User:Markus Krötzsch/Wikidata queries

From Meta, a Wikimedia project coordination wiki
The datasets described on this page have been released by now. For details and download links, please see https://iccl.inf.tu-dresden.de/web/Wikidata_SPARQL_Logs/en and the accompanying publication:
Stanislav Malyshev, Markus Krötzsch, Larry González, Julius Gonsior, Adrian Bielefeldt:
Getting the Most out of Wikidata: Semantic Technology Usage in Wikipedia’s Knowledge Graph.
In Proceedings of the 17th International Semantic Web Conference (ISWC-18), Springer 2018. PDF

The below page is kept for reference.

We are considering the release of abridged versions of the request logs for the Wikidata SPARQL query service. This service is accessed by sending GET requests to https://query.wikidata.org/sparql?query=query, where the query is a (URL encoded) database query in the SPARQL format. These requests are logged internally. The proposal is to publish an excerpt of this data.

What data is proposed to be shared publicly?[edit]

We propose to publish information about all requests that have been made within a period of twelve weeks in summer 2017. The data would be published in tabular form, where each line in the table has the following entries:

  1. Modified query: the original query, reformatted and processed for reducing identifiability (see below)
  2. Timestamp: The time of the request
  3. Agent type: This field states what kind of user agent seems to have made this request. It is simply "browser" for all browser-like agents, and might be slightly more specific for bot-like agents (e.g. "Java"). See below.
  4. Bot hint: This field indicates whether we believe that the query was issued by an automated process. This is true for all queries that came from non-browser agents, and in addition for some queries that used a browser-like agent. It is a heuristic measure.

Overall, the data amounts to around 200 million requests. Removing all queries that we believe are sent by bots, there are still than 650,000 queries remaining. The queries are very diverse in terms of size and structure.

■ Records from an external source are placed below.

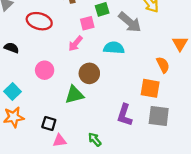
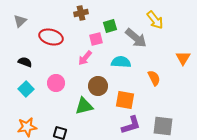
orange semicircle: (163, 65) -> (154, 78), moved
orange square: (150, 88) -> (125, 100), moved
cyan square: (13, 92) -> (26, 89), moved
purple L-shape: (125, 115) -> (131, 125), turned -125

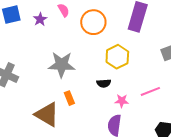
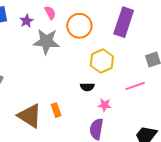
gray star: (62, 65) -> (46, 41), moved
pink line: (150, 91) -> (135, 86), moved
orange rectangle: (69, 98) -> (56, 110), moved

How is this data generated?[edit]

All source code used for generating the data is published.

Modified query[edit]

The query strings will be heavily processed to remove potentially identifying information as far as possible, and to reduce spurious signals that could be used to reconstruct user traces. The following steps are performed:

  • Stage 1: A SPARQL programming library (OpenRDF) is used to transform the original query string into an object model. If this fails (invalid query), the query is dropped completely. We do not publish any information about invalid requests.
  • Stage 2: The structure of the parsed SPARQL query is modified:
    • All comments are removed
    • All string literals in the query are replaced by placeholders of the form "stringnumber" that have no relationship to the original string (we simply enumerate the strings as found in the query).
      • The same string will be uniformly replaced by the same placeholder within each query, but the same string across different queries will usually not be replaced by the same placeholder.
      • The only exception are very short strings (of at most 10 characters -- this is configurable), strings that represent a number, lists of language tags in language service calls (e.g., "en,de,fr"), and a small number of explicitly whitelisted strings that are used to configure the query service (e.g., the string "com.bigdata.rdf.graph.analytics.BFS" that instructs BlazeGraph to do a breadth-first search). These strings are preserved.
    • All variable names are replaced by generated variable names "varnumber" or "varnumberLabel"
      • Replacement is uniform on the level of queries like for strings.
      • The ending "Label" is preserved, since BlazeGraph has a special handling for such variables.
    • All geographic coordinates are rounded to the next full degree (latitude and longitude). This also is done with coordinates in the alternative, more detailed format, where latitude and longitude are separate numerical values.
  • Stage 3: The modified query is converted back into a string
    • All formatting details (whitespace, indentation, ...) are standardized in this process
    • No namespace abbreviations are used in the generated query, and no namespace declarations are given.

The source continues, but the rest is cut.